コラム

青 空

2005年1月20日

 

長い会議から解放されて、ふと空を見上げたとき、青空があるのは救いである。救いはあちこちに転がっているようで、意外に転がってはいない。この歳になると、そのことがよくわかる。だから、青空が妙に胸にしみたりする。

戦時中は、そんなところから爆弾が落ちてきたのかと思うと、不謹慎だが、少し可笑しくなる。山田風太郎『戦中派不戦日記』を読むと、空襲の話ばかり出ている。しかし、そんな連日連夜のB29の空襲下でも、渋谷まで地下鉄に乗ったり、浅草にコントなどを見に行ったりしている様子が書かれていて驚く。

戦争というと、とてつもなく非常事態で、戦争によりなにもかもが壊滅的打撃を受けたと思い込みがちだが、必ずしもそうではなかった。確かに多くの建物や人々は壊滅的打撃を受けたが、全部がそうだったわけではない。大企業の資本蓄積などは、軍需によって毀損するどころかむしろ増大した面もある。それが戦後の日本経済の発展につながっていったのである。たとえば、チッソといえば今では水俣病の方で有名だが、戦時中は今の北朝鮮の興南というところに世界的規模の大化学工場群を有し、軍需会社として一大コンツェルンを形成していた。戦後は、それらを失っていくらか落ちぶれはしたが、それでも国内に蓄積した資本があり、そこから旭化成と積水が分家して、今日に至っている。
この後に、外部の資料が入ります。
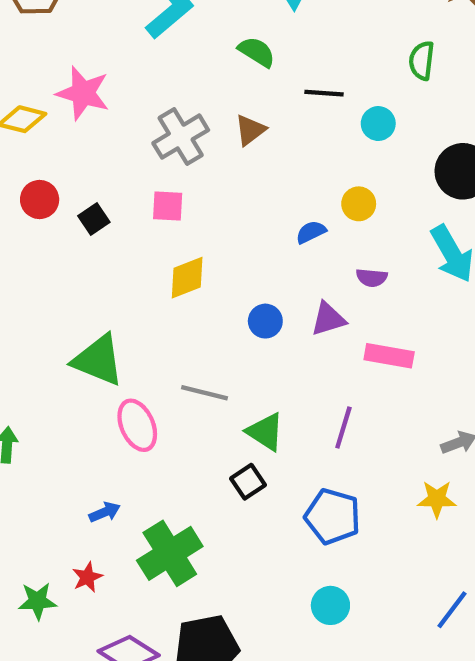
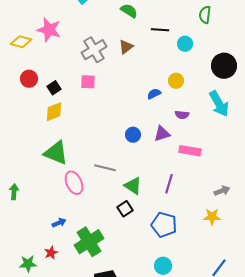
yellow diamond: (187, 278) -> (54, 112), moved

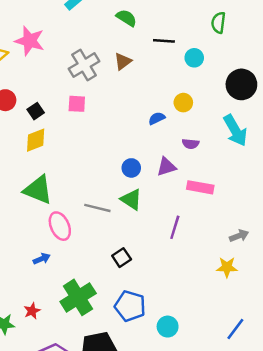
green triangle: (133, 186) -> (131, 199), moved
blue arrow: (59, 223) -> (42, 259), moved
blue pentagon: (164, 225) -> (130, 306), moved

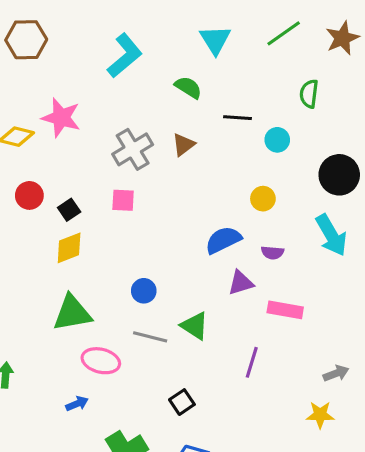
blue semicircle: (157, 118) -> (223, 240), moved, size x1.6
blue circle: (131, 168) -> (144, 291), moved
green triangle: (38, 190) -> (72, 313), turned -32
pink ellipse: (60, 226) -> (101, 361), turned -52

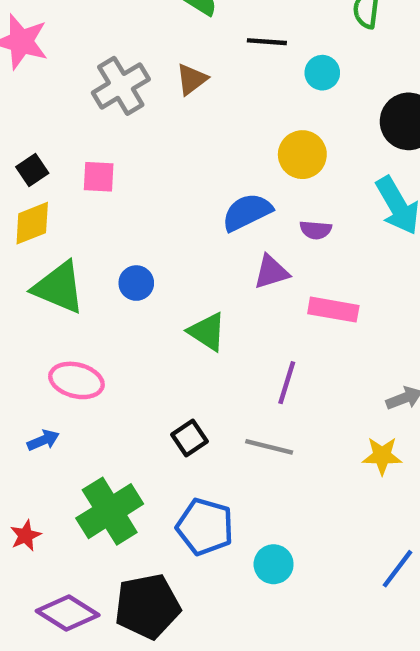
yellow circle: (263, 199) -> (302, 155), size x1.4
pink square: (123, 200) -> (99, 177), moved
green triangle: (72, 313) -> (59, 287), moved, turned 33
gray line: (150, 337) -> (269, 447), moved

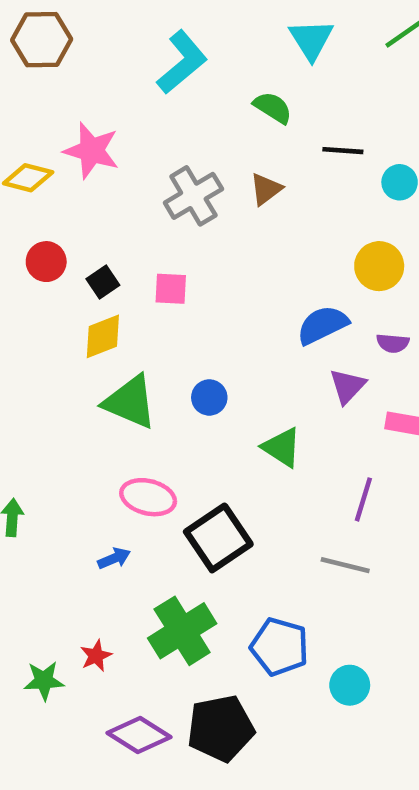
purple triangle: (271, 272) -> (347, 386), turned -30
black square: (189, 438) -> (218, 538), moved, size x1.8

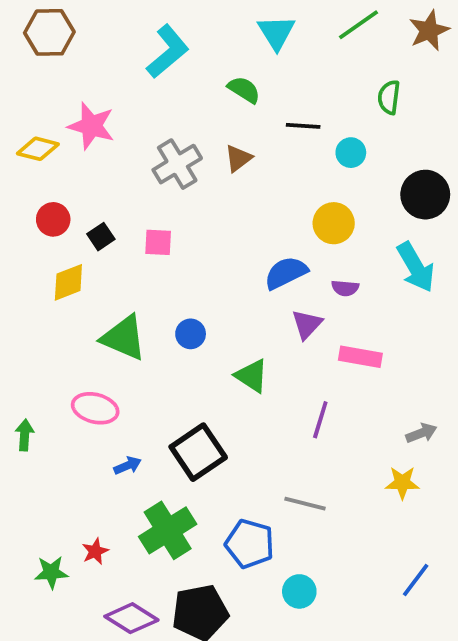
yellow diamond: (103, 336) -> (68, 282), moved
pink ellipse: (148, 497) -> (95, 408), moved
blue arrow: (114, 558) -> (128, 466), moved
gray line: (345, 565) -> (305, 504), moved
cyan circle: (350, 685) -> (299, 591), moved

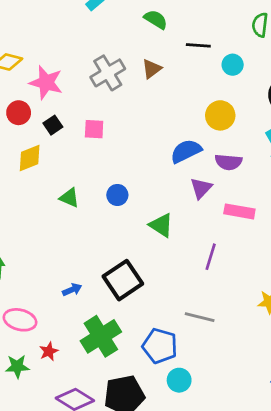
pink star: (91, 126) -> (46, 83), moved
purple semicircle: (345, 288) -> (228, 162), size x1.4
green triangle: (124, 338) -> (69, 198), size x0.6
pink ellipse: (95, 408) -> (20, 320), moved
cyan circle: (299, 591) -> (179, 380), moved

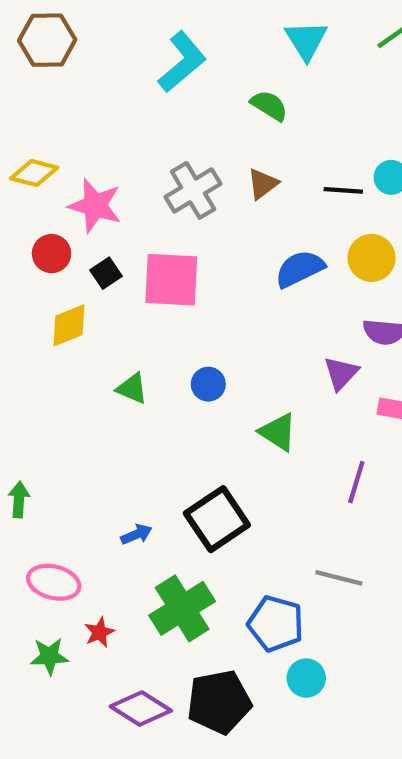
black line: (198, 45) -> (343, 190), moved
pink square: (94, 129) -> (171, 280), size x1.8
blue semicircle: (186, 151) -> (300, 269), moved

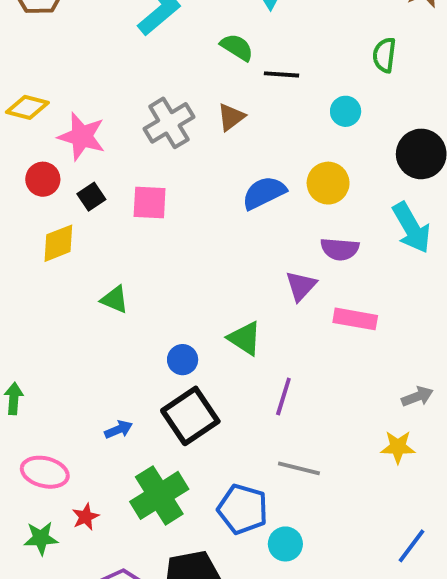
black line: (343, 190) -> (281, 74), moved
pink square: (171, 280) -> (150, 202), size x0.7
blue circle: (208, 384) -> (183, 360), moved
purple line: (356, 482) -> (283, 397), moved
cyan circle: (306, 678) -> (285, 544), moved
空の話に戻ると、広島の昭和20年8月6日の朝も青空だった。そこに光った一瞬の閃光。原爆を落とした青空は、しばらくは燦々と照った後、暗黒に変わって大粒の雨を落とし、それからまた青空に戻ったという。その青空の下では、光線を浴びて、「男であるのか、女であるのか、殆ど区別もつかない程、顔がくちゃくちゃに腫れ上がった奇怪な顔の人々」(原民喜『夏の花』)の群れが虫の息で救いを求めていた。言いようのない残酷な青空である。

おーい、雲よ。どこへ流れていくんだい。見たところ、世の中はある方向に強い力で流されている。早い話、多国籍企業に便利のいいように、世界中が作り替えられている。日本もさまざまな制度や組織が作り替えられたし、今も作り替えられている。その中で当面は誰もが生きていくしかないわけだが、いずれその流れも引くときが来る。その先は…、ケ・セラ・セラだ。